Se estaba burlando de mí en mi cara.
—No, yo duermo sin nada.
¡Pedazo órdago!
—¡Ja! No te lo crees ni tú. Con la colección de pijamitas de niña buena que he conocido durante tu convalecencia: el rosa, el de cuadros escoceses, el amarillo de flores… ¿Te vienes a cenar entonces? Se van a enfriar los tallarines.
—Bueno, vale.
Cruzamos a su casa por la terraza (yo con alguna dificultad) y bajamos al salón. Se veía claramente que estaba en proceso de organización y limpieza. Los plásticos que cubrían el sofá habían desaparecido y sobre la mesa de centro estaban los recipientes del chino. Todavía quedaban algunos muebles tapados con sábanas. Había una pequeña chimenea en la que el día anterior no había reparado.

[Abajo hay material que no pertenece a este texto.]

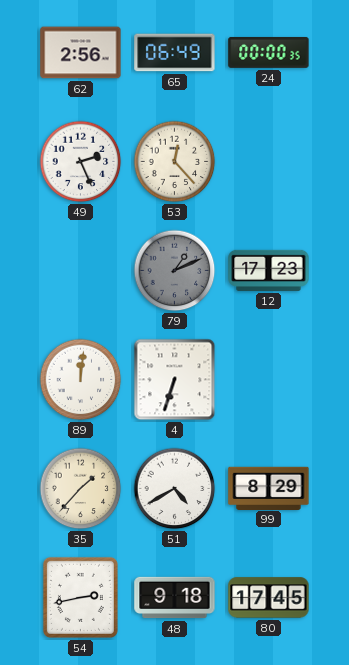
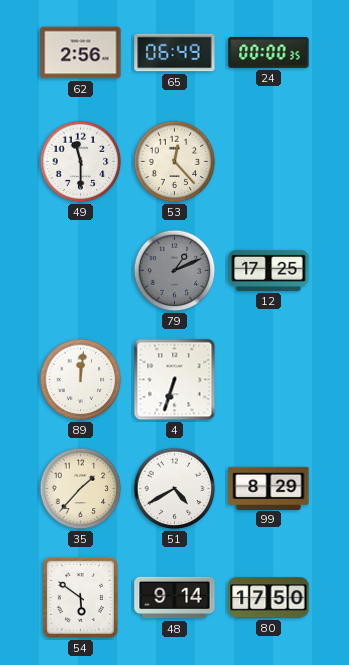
49: 2:26 -> 11:30
12: 17:23 -> 17:25
54: 2:43 -> 5:51
48: 9:18 -> 9:14
80: 17:45 -> 17:50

—Siéntate donde puedas. ¿Qué quieres para beber? —me dijo mientras se dirigía a la cocina.
—Agua —grité.
Me acerqué a una de las estanterías, tan repleta de libros que las baldas comenzaban a combarse. Había bastantes títulos en francés o de autores franceses: Baudelaire, Molière, Camus, Balzac, Simone de Beauvoir… Otros no los había oído en mi vida. También había una zona que debía de ser de autores chinos o japoneses: Dai Sijie, Gao Xingjian, Mo Yan… pero no conocía a ninguno.
Regresó con una botella de plástico y un par de vasos.
—¿Son todos tuyos?
—Algunos sí, pero la mayoría eran de mi madre; así que supongo que también son míos. ¿Cenamos?
Hacía siglos que no tomaba comida china y lo cierto es que me gustaba. Traté de buscar algún tema de conversación, en vista de que él no parecía animado a hacerlo.
—¿Qué tal vas con los exámenes?
—Bien —respondió sin levantar la vista del arroz tres delicias.
—¿Y Morgan? ¿Qué tal está?
—Bien.
—¿Y con Fran?
—Bien.
Me rindo, me rindo. Seguro que si le preguntaba qué le parecería que un marciano nos llevara a su nave para usarnos como cobayas me contestaba que bien.
—¿Y la Miss?
No era lo del marciano, pero al menos esperaba alguna reacción.
—Bien.
Exasperante. Me concentré en los tallarines.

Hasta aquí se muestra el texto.